In particular, he highlighted the emergence of security threats stemming from Artificial Intelligence and generative technologies, which are being utilized as new avenues for fraudulent activities.
Fagbemi conveyed these thoughts during the inauguration of the 27th meeting of the ministerial committee of the Action Group Against Money Laundering in West Africa held in Abuja.
He emphasized the need for a comprehensive assessment to identify both current and future threats faced by countries in the region.
He said, “Ladies and gentlemen, it is very clear that the threats we are facing will only continue to grow and evolve in unanticipated ways. In particular, the threat of artificial intelligence and generative technologies are already beginning to manifest new avenues for fraud.

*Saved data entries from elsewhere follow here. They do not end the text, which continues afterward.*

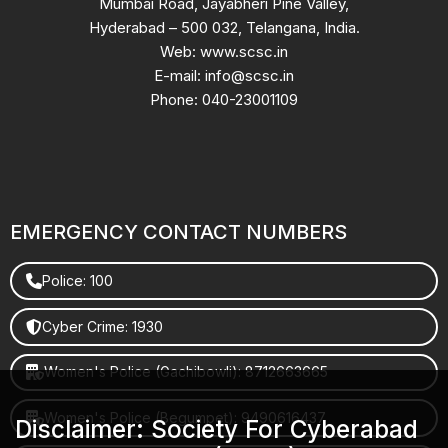
Mumbai Road, Jayabheri Pine Valley,
Hyderabad – 500 032, Telangana, India.
Web: www.scsc.in
E-mail: info@scsc.in
Phone: 040-23001109
EMERGENCY CONTACT NUMBERS
Police: 100
Cyber Crime: 1930
Women's Police (Gachibowli): 8712663665
Women's Police (Begumpet): 9490616437
Disclaimer: Society For Cyberabad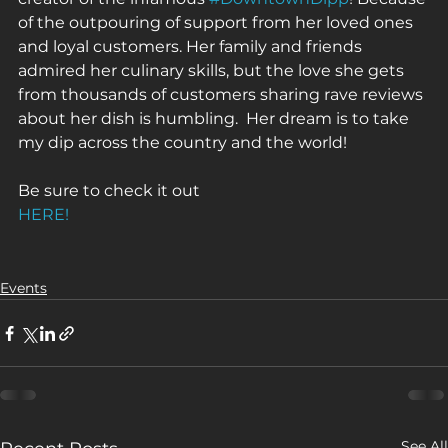
of the outpouring of support from her loved ones 
and loyal customers. Her family and friends 
admired her culinary skills, but the love she gets 
from thousands of customers sharing rave reviews 
about her dish is humbling.  Her dream is to take 
my dip across the country and the world!
Be sure to check it out 
HERE!
Events
See All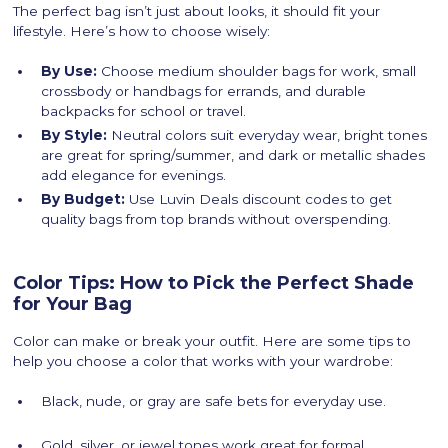
The perfect bag isn’t just about looks, it should fit your
lifestyle. Here’s how to choose wisely:
By Use:
Choose medium shoulder bags for work, small
crossbody or handbags for errands, and durable
backpacks for school or travel.
By Style:
Neutral colors suit everyday wear, bright tones
are great for spring/summer, and dark or metallic shades
add elegance for evenings.
By Budget:
Use Luvin Deals discount codes to get
quality bags from top brands without overspending.
Color Tips: How to Pick the Perfect Shade
for Your Bag
Color can make or break your outfit. Here are some tips to
help you choose a color that works with your wardrobe:
Black, nude, or gray are safe bets for everyday use.
Gold, silver, or jewel tones work great for formal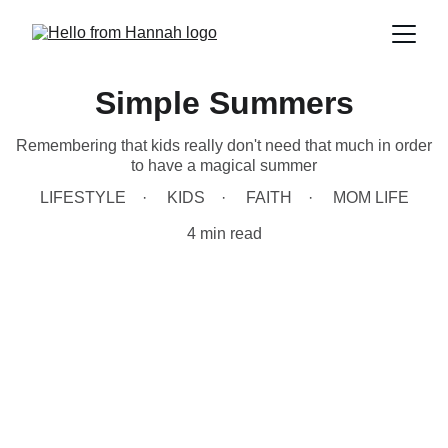
Simple Summers
Remembering that kids really don't need that much in order
to have a magical summer
LIFESTYLE
KIDS
FAITH
MOM LIFE
4 min read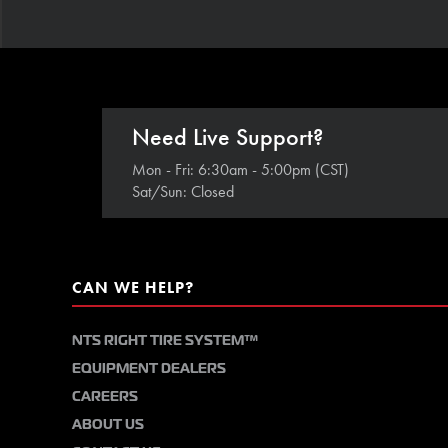
Need Live Support?
Mon - Fri: 6:30am - 5:00pm (CST)
Sat/Sun: Closed
CAN WE HELP?
NTS RIGHT TIRE SYSTEM™
EQUIPMENT DEALERS
CAREERS
ABOUT US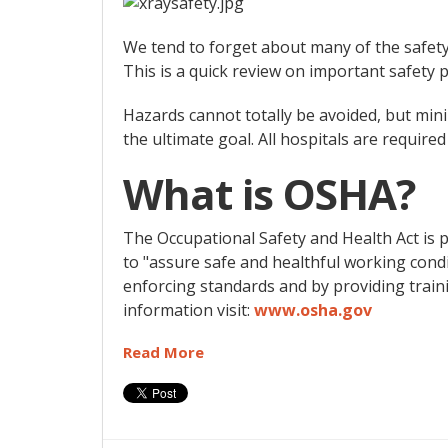
We tend to forget about many of the safety 
This is a quick review on important safety p
Hazards cannot totally be avoided, but min
the ultimate goal. All hospitals are require
What is OSHA?
The Occupational Safety and Health Act is 
to "assure safe and healthful working condi
enforcing standards and by providing train
information visit:
www.osha.gov
Read More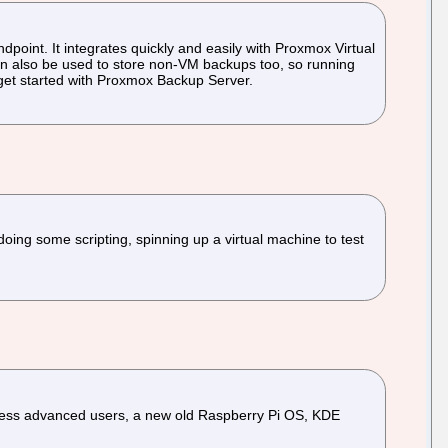
point. It integrates quickly and easily with Proxmox Virtual
 can also be used to store non-VM backups too, so running
 get started with Proxmox Backup Server.
oing some scripting, spinning up a virtual machine to test
 less advanced users, a new old Raspberry Pi OS, KDE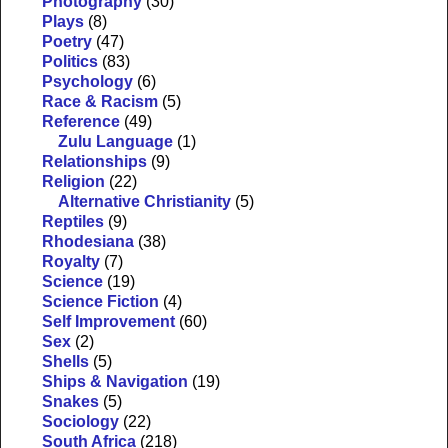
Photography
(30)
Plays
(8)
Poetry
(47)
Politics
(83)
Psychology
(6)
Race & Racism
(5)
Reference
(49)
Zulu Language
(1)
Relationships
(9)
Religion
(22)
Alternative Christianity
(5)
Reptiles
(9)
Rhodesiana
(38)
Royalty
(7)
Science
(19)
Science Fiction
(4)
Self Improvement
(60)
Sex
(2)
Shells
(5)
Ships & Navigation
(19)
Snakes
(5)
Sociology
(22)
South Africa
(218)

“At the policy level, we must make all efforts to ensure that we understand the range of threats that we face and those that will confront us in the future. This emphasises the need for continuous and ongoing ways of risk assessment and typologies work.”

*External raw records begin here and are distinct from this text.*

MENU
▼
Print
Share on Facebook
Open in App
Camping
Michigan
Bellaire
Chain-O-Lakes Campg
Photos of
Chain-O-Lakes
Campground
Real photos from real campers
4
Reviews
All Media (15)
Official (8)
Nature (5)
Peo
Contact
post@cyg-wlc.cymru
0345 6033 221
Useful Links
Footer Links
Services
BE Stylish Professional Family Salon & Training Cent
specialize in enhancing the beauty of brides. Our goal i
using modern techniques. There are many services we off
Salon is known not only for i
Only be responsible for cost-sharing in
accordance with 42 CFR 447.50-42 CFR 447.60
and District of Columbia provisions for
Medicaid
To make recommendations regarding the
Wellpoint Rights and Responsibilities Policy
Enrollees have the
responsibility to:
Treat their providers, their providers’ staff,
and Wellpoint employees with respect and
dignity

The Attorney-General of the Federation further highlighted that the decentralized finance system, widely adopted in several countries within the region, has facilitated illicit financial flows.
He emphasized that this phenomenon has significantly complicated the task of tracing and identifying such flows for law enforcement agencies.
“In particular, the explosion in decentralised finance has created opportunities for the kind of anonymous financial systems that facilitate illicit financial flows and hamper the ability of our law enforcement and regulatory agencies to trace and identify the proceeds of criminal activity.”
Fagbemi called for the development of institutional frameworks for the enforcement of financial crime regulations in the region.
He said, “Our collective commitment to put in place legislative policy and institutional frameworks is necessary to protect the integrity of our financial systems from threats of money laundering, terrorist and proliferation financing.”